The amount of dark matter in the universe is six times higher than that of normal matter, which agrees with previous measurements. But, how have they managed to get this approximation of subjects? Very easy”.
The researchers have used data from the Dark Energy Survey and the South Pole Telescope to recalculate the total amount and distribution of matter in the universe. It sounds easy, but it is the work of years.
In their investigations, the team also ddiscovered that matter was less clumped than previously thoughtso we can talk about a kind of gruyère cheese and it is not a mass of stars, planets, satellites and moons.
The Dark Energy Survey observes photons of light at visible wavelengths, and the South Pole Telescope observes light at microwave wavelengths. This means that the South Pole Telescope observes the cosmic microwave backgroundthe oldest radiation we can see, dating back to about 300,000 years after the Big Bang.
The team presented the data sets of the respective soundings on two sky maps; then they superimposed the two maps to understand the full picture of how matter is distributed in the universe.
The cosmos is becoming more accessible every day
The dark matter it is something in the universe that we cannot directly observe. We know it’s there because of its gravitational effects, but otherwise we can’t see it. Dark matter makes up about 27% of the universeaccording to CERN.
The remaining 63% of the cosmos is made up of dark energy, a hitherto uncertain category that is evenly distributed throughout the universe and is responsible for the accelerating expansion of the universe.
To the Dark Energy Survey still he has three years left of data to analyze, and the South Pole Telescope is carrying out a new observation of the cosmic microwave background. For its part, the Atacama Cosmological Telescope is carrying out a high-sensitivity survey of the cosmic background. With precise new data, researchers will be able to test the standard cosmological model.

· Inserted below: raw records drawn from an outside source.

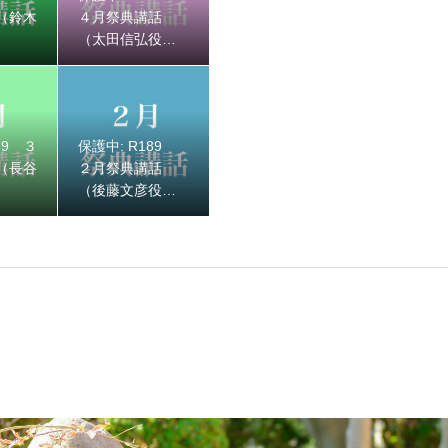
（鈴木
４月祭典講話
（太田信弘役
員）
89 ３
保護中: R189
 ２月祭典講話（後藤文彦役員）
（長谷
２月祭典講話
）
（後藤文彦役
員）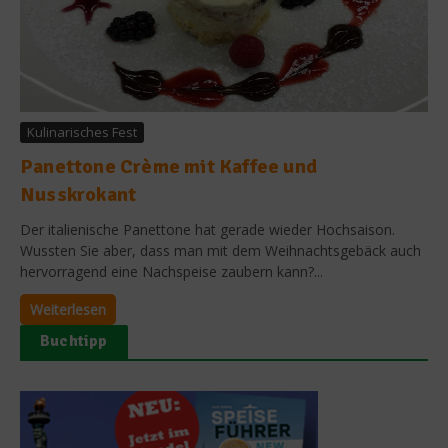
Kulinarisches Fest
Panettone Crème mit Kaffee und
Nusskrokant
Der italienische Panettone hat gerade wieder Hochsaison.
Wussten Sie aber, dass man mit dem Weihnachtsgebäck auch
hervorragend eine Nachspeise zaubern kann?...
Weiterlesen
Buchtipp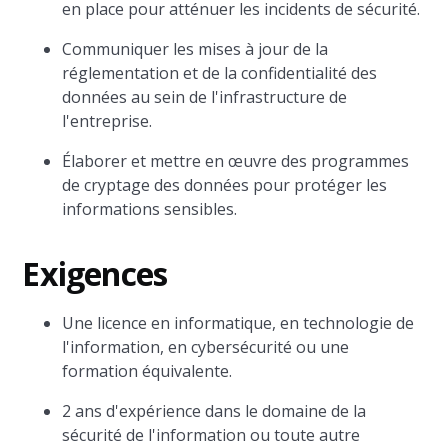
en place pour atténuer les incidents de sécurité.
Communiquer les mises à jour de la
réglementation et de la confidentialité des
données au sein de l'infrastructure de
l'entreprise.
Élaborer et mettre en œuvre des programmes
de cryptage des données pour protéger les
informations sensibles.
Exigences
Une licence en informatique, en technologie de
l'information, en cybersécurité ou une
formation équivalente.
2 ans d'expérience dans le domaine de la
sécurité de l'information ou toute autre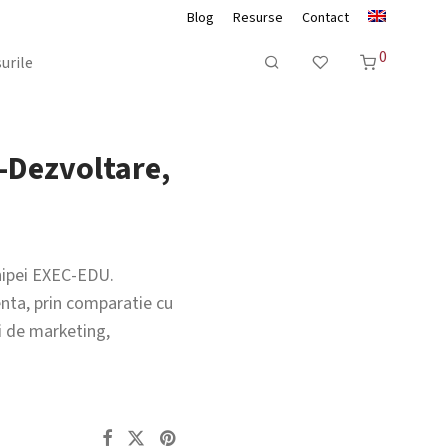
Blog
Resurse
Contact
0
urile
g-Dezvoltare,
chipei EXEC-EDU.
enta, prin comparatie cu
i de marketing,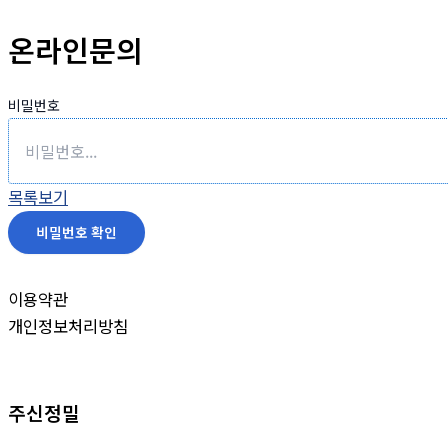
온라인문의
비밀번호
목록보기
비밀번호 확인
이용약관
개인정보처리방침
주신정밀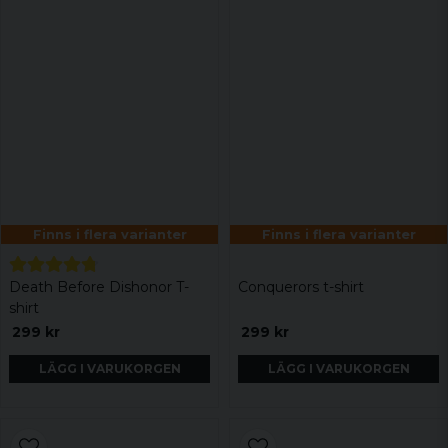
Finns i flera varianter
Finns i flera varianter
Death Before Dishonor T-
Conquerors t-shirt
shirt
299 kr
299 kr
LÄGG I VARUKORGEN
LÄGG I VARUKORGEN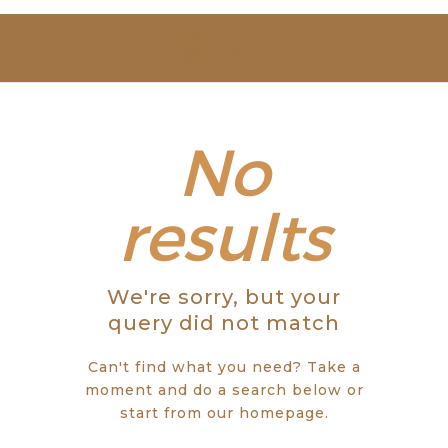
SOBRE NÓS
ESTUDAR
EVENTOS
No
NOTÍCIAS
results
GALERIA
We're sorry, but your
CONTACTOS
query did not match
Can't find what you need? Take a
moment and do a search below or
start from
our homepage
.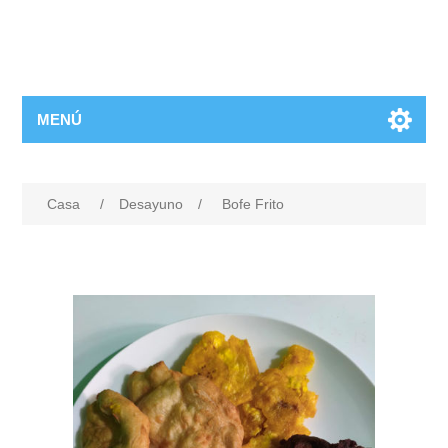
MENÚ
Casa
/
Desayuno
/
Bofe Frito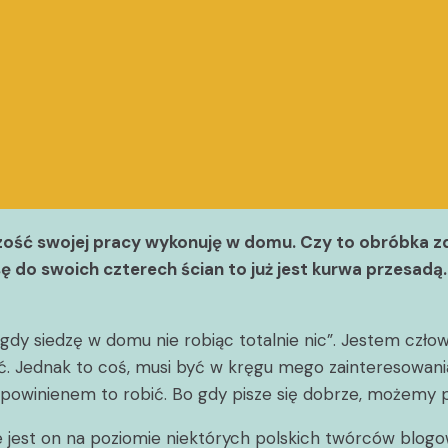
szość swojej pracy wykonuję w domu. Czy to obróbka zd
ę do swoich czterech ścian to już jest kurwa przesadą.
dy siedzę w domu nie robiąc totalnie nic”. Jestem człowie
ić. Jednak to coś, musi być w kręgu mego zainteresowa
, powinienem to robić. Bo gdy pisze się dobrze, możemy
 że jest on na poziomie niektórych polskich twórców blo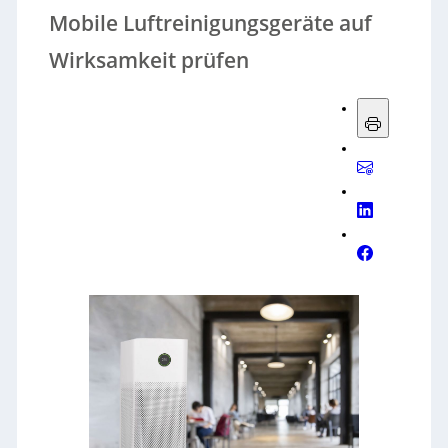
Mobile Luftreinigungsgeräte auf
Wirksamkeit prüfen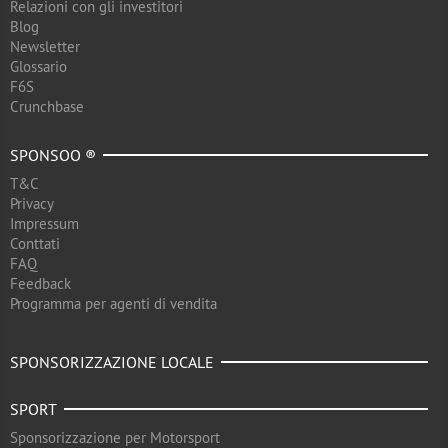
Relazioni con gli investitori
Blog
Newsletter
Glossario
F6S
Crunchbase
SPONSOO ®
T&C
Privacy
Impressum
Conttati
FAQ
Feedback
Programma per agenti di vendita
SPONSORIZZAZIONE LOCALE
SPORT
Sponsorizzazione per Motorsport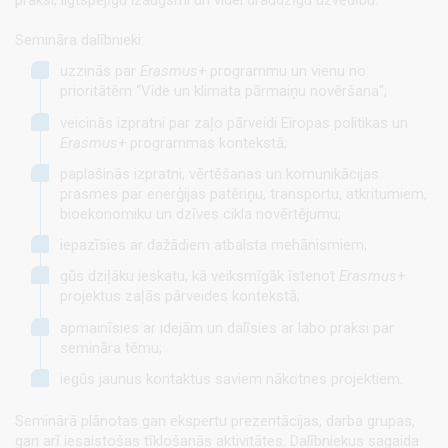
praksi, ilgtspējīgu izaugsmi un videi draudzīgu uzvedību.
Semināra dalībnieki:
uzzinās par
Erasmus+
programmu un vienu no
prioritātēm “Vide un klimata pārmaiņu novēršana";
veicinās izpratni par zaļo pārveidi Eiropas politikas un
Erasmus+
programmas kontekstā;
paplašinās izpratni, vērtēšanas un komunikācijas
prasmes par enerģijas patēriņu, transportu, atkritumiem,
bioekonomiku un dzīves cikla novērtējumu;
iepazīsies ar dažādiem atbalsta mehānismiem;
gūs dziļāku ieskatu, kā veiksmīgāk īstenot
Erasmus
+
projektus zaļās pārveides kontekstā;
apmainīsies ar idejām un dalīsies ar labo praksi par
semināra tēmu;
iegūs jaunus kontaktus saviem nākotnes projektiem.
Seminārā plānotas gan ekspertu prezentācijas, darba grupas,
gan arī iesaistošas tīklošanās aktivitātes. Dalībniekus sagaida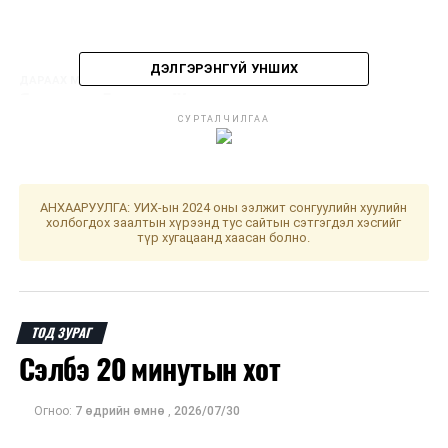
ДЭЛГЭРЭНГҮЙ УНШИХ
ДАРААХ МЭДЭЭ
Яармагаас Дулааны IV цахилгаан станц хүртэлх замын
гүүрний ажил 65 хувьтай байна
СУРТАЛЧИЛГАА
ӨМНӨХ МЭДЭЭ
"Robot Challenge World 2023" тэмцээн өндөрлөлөө
АНХААРУУЛГА: УИХ-ын 2024 оны ээлжит сонгуулийн хуулийн
холбогдох заалтын хүрээнд тус сайтын сэтгэгдэл хэсгийг
түр хугацаанд хаасан болно.
ТОД ЗУРАГ
Сэлбэ 20 минутын хот
Огноо:
7 өдрийн өмнө
,
2026/07/30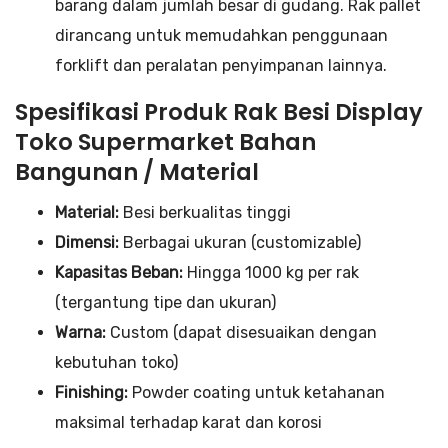
barang dalam jumlah besar di gudang. Rak pallet
dirancang untuk memudahkan penggunaan
forklift dan peralatan penyimpanan lainnya.
Spesifikasi Produk Rak Besi Display
Toko Supermarket Bahan
Bangunan / Material
Material:
Besi berkualitas tinggi
Dimensi:
Berbagai ukuran (customizable)
Kapasitas Beban:
Hingga 1000 kg per rak
(tergantung tipe dan ukuran)
Warna:
Custom (dapat disesuaikan dengan
kebutuhan toko)
Finishing:
Powder coating untuk ketahanan
maksimal terhadap karat dan korosi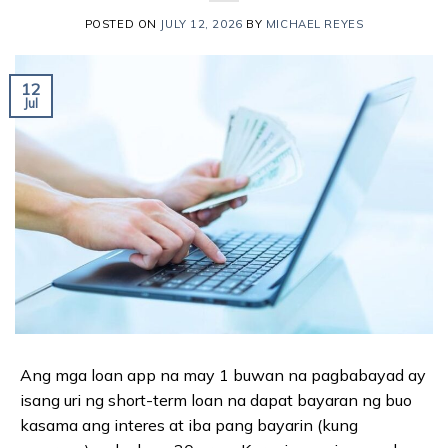
POSTED ON
JULY 12, 2026
BY
MICHAEL REYES
12
Jul
Ang mga loan app na may 1 buwan na pagbabayad ay
isang uri ng short-term loan na dapat bayaran ng buo
kasama ang interes at iba pang bayarin (kung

In 2021, the Atacama telescope helped scientists obtain a new precise measure of the age of the universe: 13.77 billion years. Further investigation of the cosmic microwave background could also help researchers resolve the Hubble tension, a disagreement between two of the best ways to measure the expansion of the universe.
As the means of observation become more precise, this information can feed back into the great cosmological models to determine where we have gone wrong in the past and lead us towards a superior knowledge of the universe that surrounds and envelops us.